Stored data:
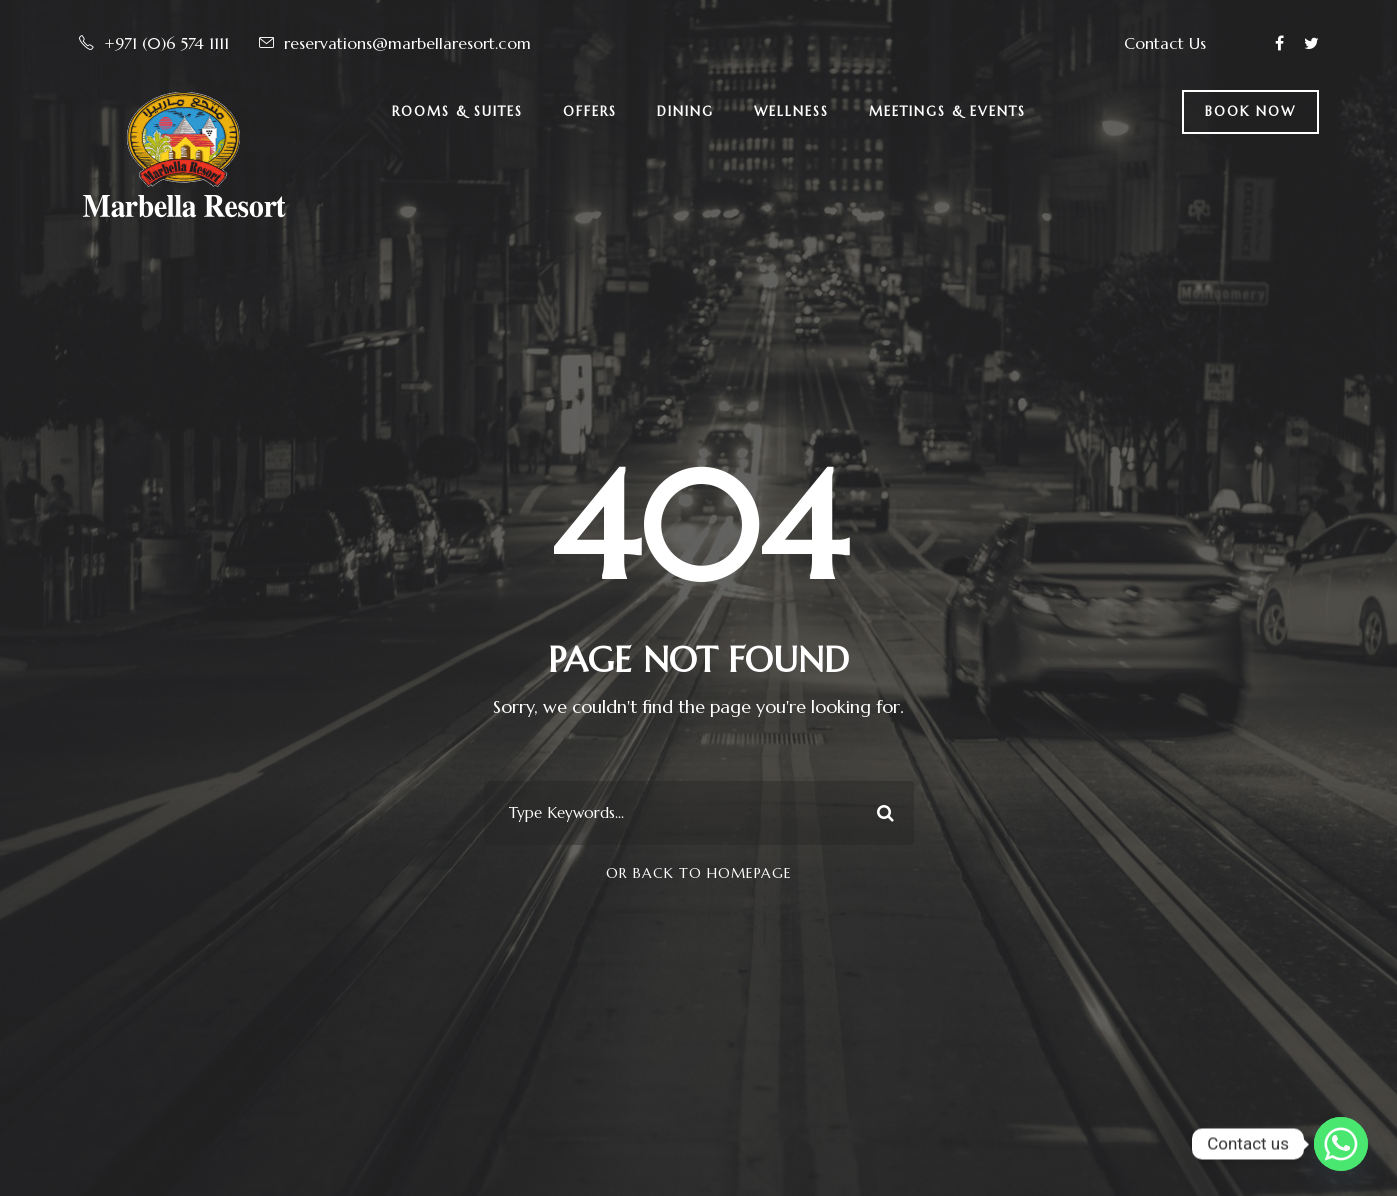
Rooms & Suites (457, 111)
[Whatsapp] (1341, 1144)
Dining (685, 111)
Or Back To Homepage (699, 873)
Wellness (791, 111)
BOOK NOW (1250, 111)
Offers (590, 111)
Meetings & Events (947, 111)
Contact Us (1165, 43)
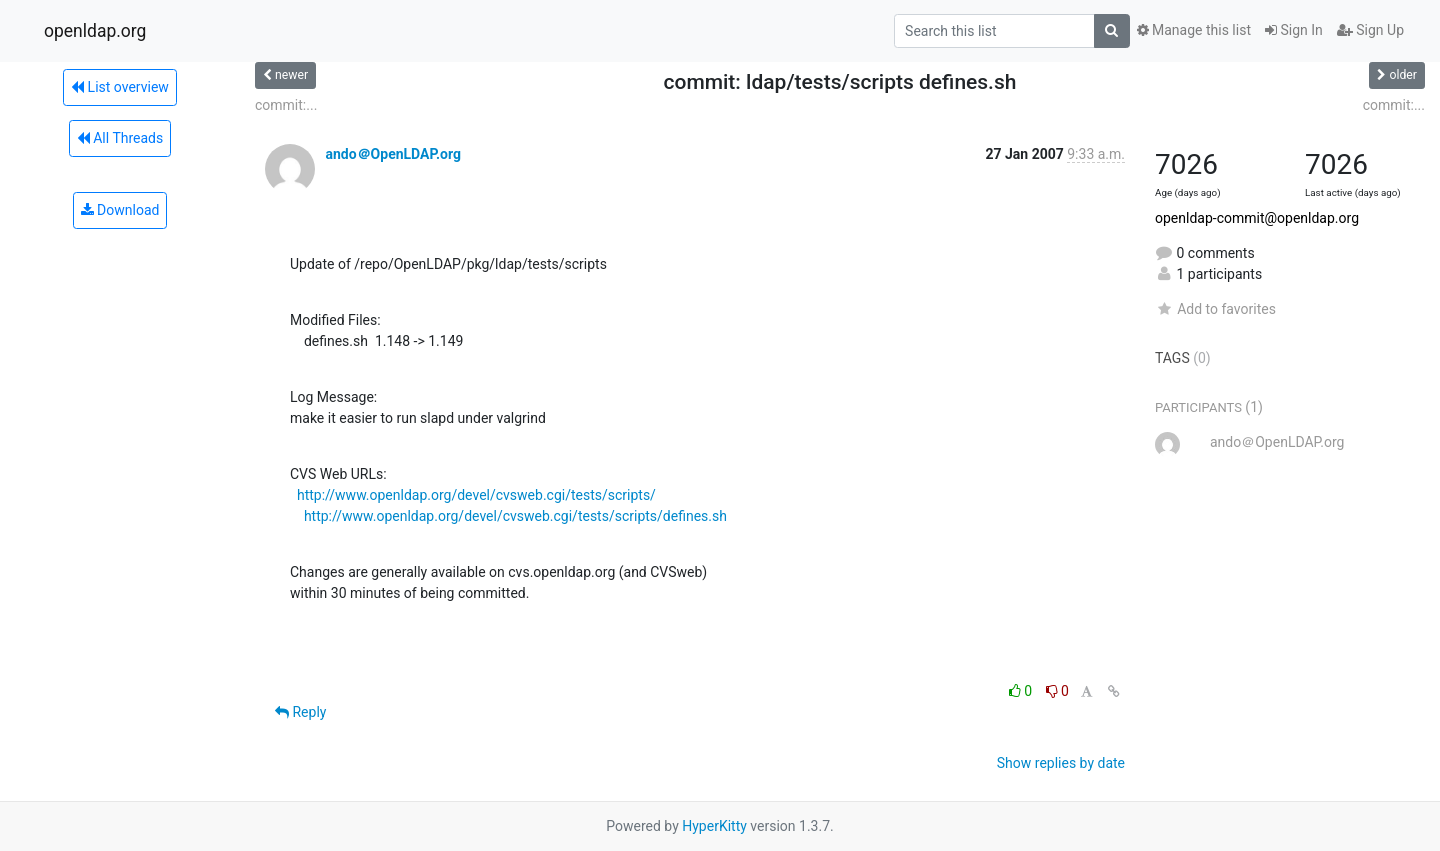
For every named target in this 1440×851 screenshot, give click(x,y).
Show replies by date (1061, 763)
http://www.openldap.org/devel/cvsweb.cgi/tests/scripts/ (476, 495)
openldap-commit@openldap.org (1257, 218)
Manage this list (1194, 30)
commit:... (286, 105)
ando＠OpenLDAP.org (392, 154)
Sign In (1294, 30)
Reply (300, 712)
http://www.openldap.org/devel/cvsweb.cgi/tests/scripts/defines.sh (515, 516)
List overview (120, 87)
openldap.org (95, 31)
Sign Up (1370, 30)
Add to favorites (1215, 309)
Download (120, 210)
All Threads (120, 138)
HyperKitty (714, 826)
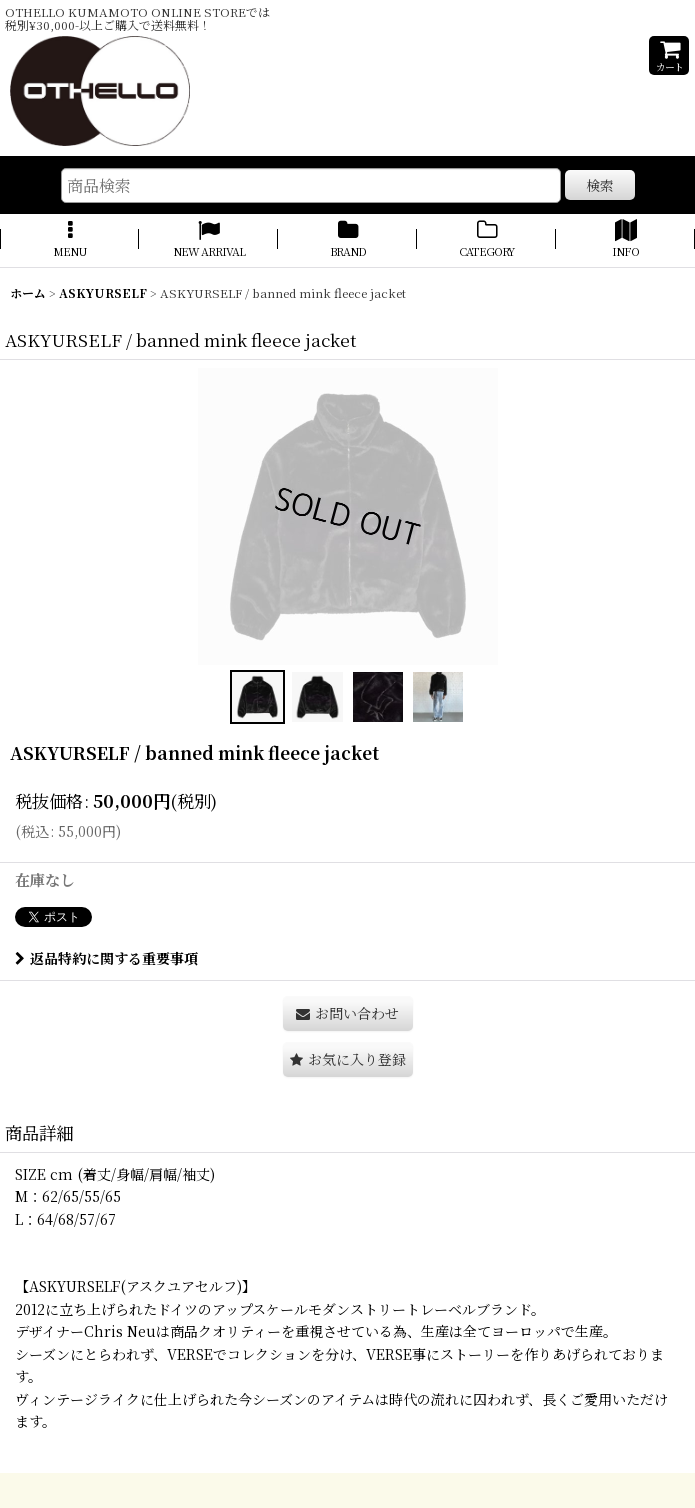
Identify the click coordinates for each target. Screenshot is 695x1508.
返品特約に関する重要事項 (106, 958)
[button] (69, 240)
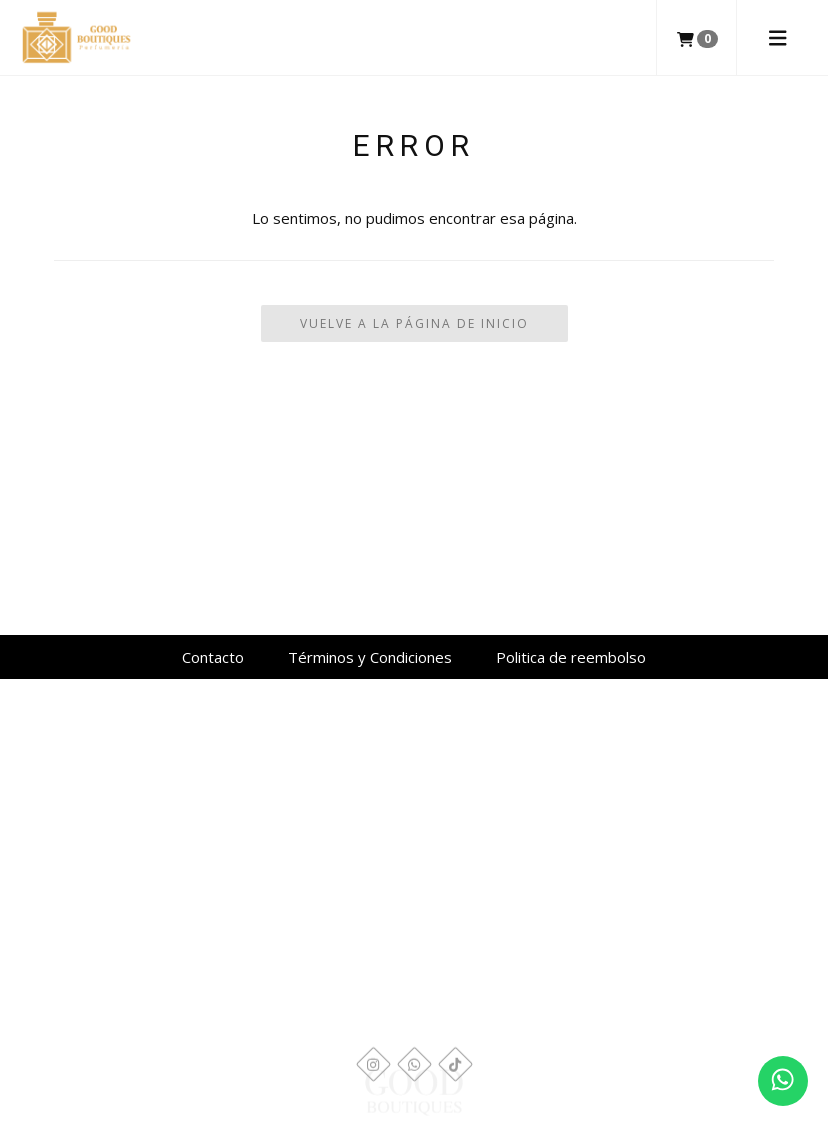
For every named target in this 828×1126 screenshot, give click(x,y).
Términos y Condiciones (370, 657)
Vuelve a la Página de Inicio (414, 323)
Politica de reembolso (571, 657)
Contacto (213, 657)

- [Work item]:
Take the line containing "Vuelve a la Página de Inicio (414, 323)" as the first line and the last line of the data above as the final one. Write out these lines and all between them exactly.

- [Solution for this task]:
Vuelve a la Página de Inicio (414, 323)
Politica de reembolso (571, 657)
Contacto (213, 657)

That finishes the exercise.